On May 1, 1919, the volcano Kelud, on the island of Java in Indonesia, erupted. It was its deadliest strike of the twentieth century. The eruption expelled the lake at the summit, approximately 5,000 feet above sea level. Mud and pyroclastic flows from the heated waters of the lake swept over the surrounding agricultural areas of Kediri and Blitar. They traveled as far as twenty-five miles from the volcano, destroying 40,000 acres of farmland. Three million people live within fifteen miles of the volcano and more than 5,000 people were killed on the day of the eruption. A hundred villages were destroyed. Kelud is a small volcano when compared with Indonesia’s others but, because of the lake at its summit and the frequency of its eruptions, it has been the source of many of Indonesia’s deadliest eruptions.
The 1919 eruption prompted the creation of the Volcano Survey of Indonesia with its first task being how to drain the lake waters from Kelud. There had been earlier attempts because of the known frequency of Kelud’s eruptions. In 1905, the local Dutch administration arranged for a dam to be built at the foot of the mountain in order to divert flows into the nearby river Badak. When the 1919 eruption occurred, this dam proved to be ineffective. It was taken away by the heavy mudflows that occurred. After this very destructive eruption, authorities decided to dig a tunnel and so prevent a repeat of the 1919 tragedy.

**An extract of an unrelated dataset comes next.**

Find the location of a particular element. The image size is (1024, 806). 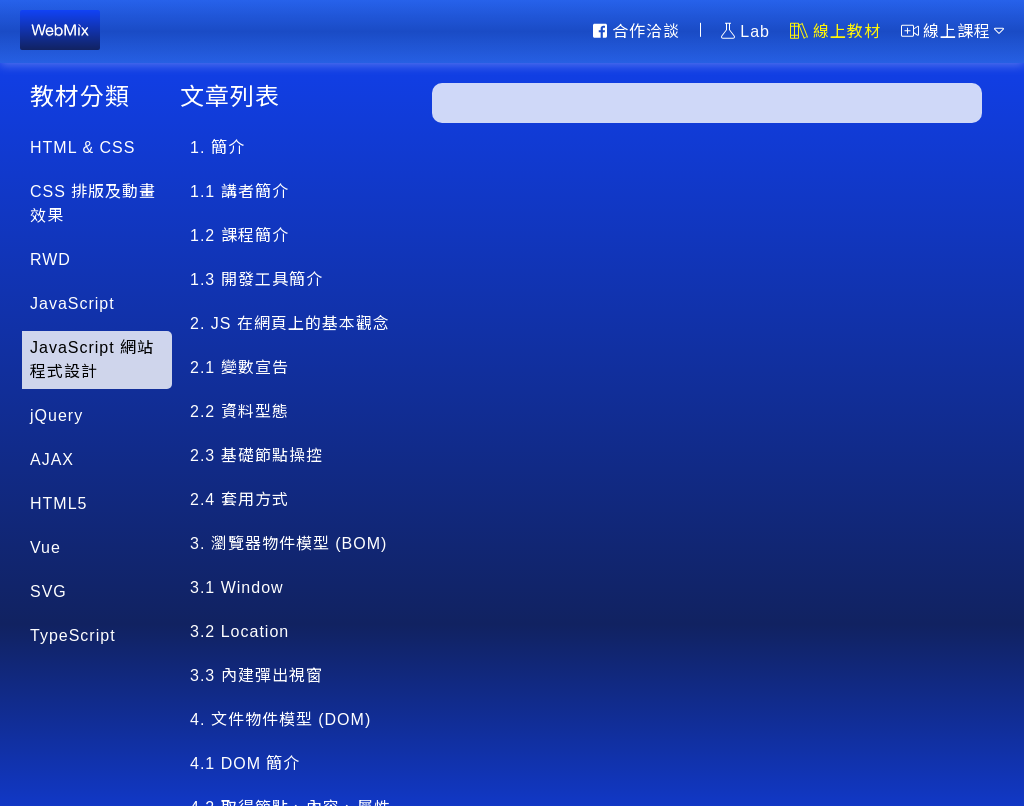

SVG is located at coordinates (48, 591).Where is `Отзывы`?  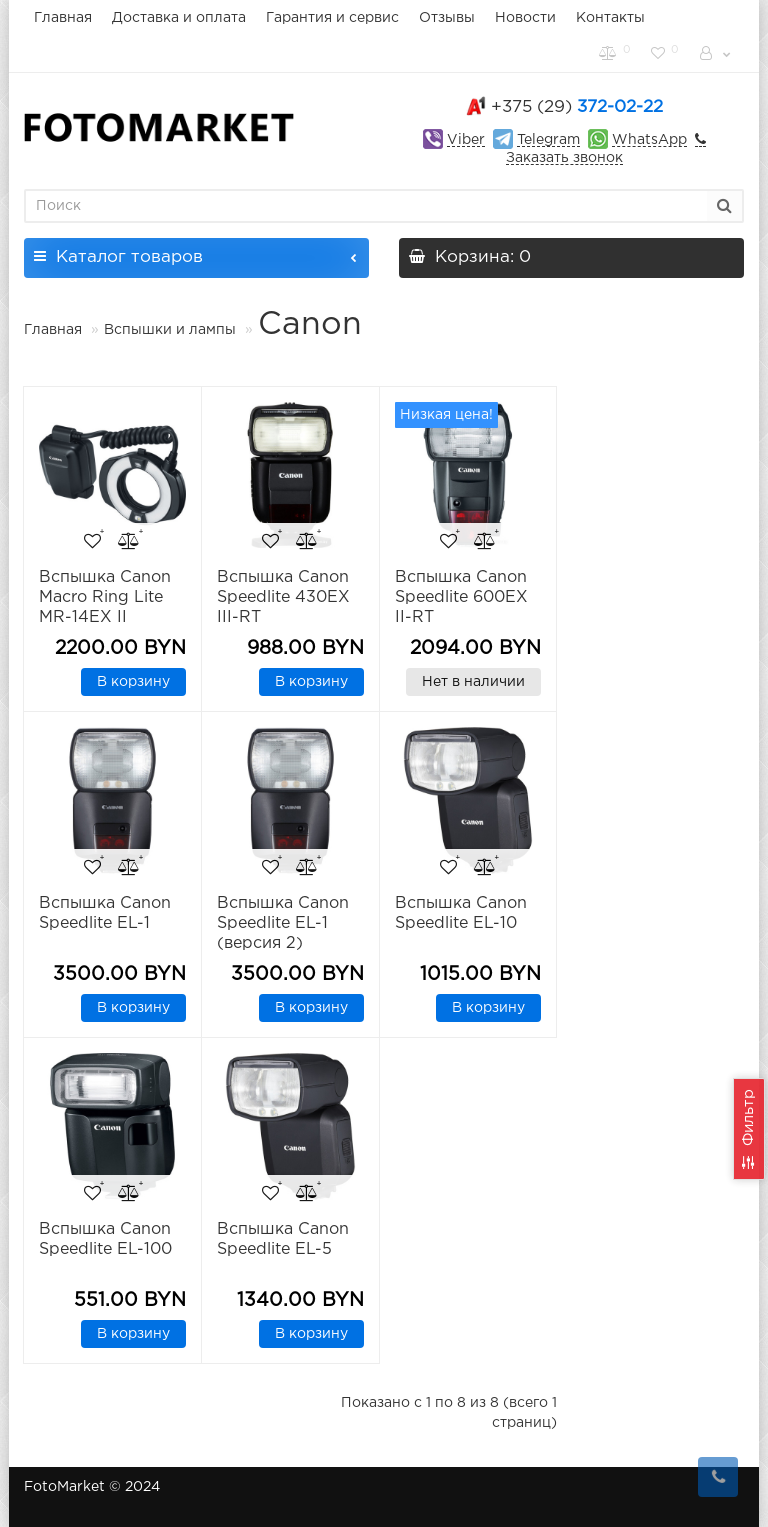 Отзывы is located at coordinates (447, 18).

Extensive engineering work started in September 1919 and was finally completed in 1926. A tunnel, a thousand feet in length, had been excavated through the walls of the crater by that time. It lowered the elevation of the water by two hundred feet and thus reduced considerably the volume of water that remained. Unfortunately, successive eruptions in 1951 and 1966, though much weaker than the 1919 event, destroyed the drainage system that was in place and raised both the elevation and the volume of the summit lake. The reconstruction of the drainage system was initiated immediately after the 1966 event and it succeeded in limiting the volume of water in the lake to a manageable level.
Indonesia has a chain of 129 active volcanoes extending eastward for 4,000 miles from the northern end of Sumatra. Several eruptions of these volcanoes have been catastrophic in the past, as in the cases of Tambora in 1815 and Krakatau in 1883, both in terms of the loss of human life and the partial or total destruction of infrastructure and economy. Millions of Indonesians are currently living on volcanoes and civil infrastructures are progressively developing on their slopes. Due to the economic and demographic pressures that exist in Indonesia today, it is clearly not possible to prohibit settlement of population around these active volcanoes. The soil is incredibly good. One of the challenges for Indonesia is how to use and manage this land resource as well as to minimize the risk to humans and long-term economic effects of future eruptions.
The relatively inconspicuous 5,000-foot-high Kelud stratovolcano contains a lake in its crater at the summit that has been the source of some of Indonesia’s deadliest eruptions. More than thirty eruptions have been recorded from it over the past thousand years. In 1556 its mudflow from an eruption was responsible for 10,000 deaths. The ejection of water from its lake during Kelud’s typically short, but violent, eruptions creates pyroclastic and mud flows that lead to fatalities and destruction. These events have claimed more than 15,000 lives since 1500 and caused widespread destruction.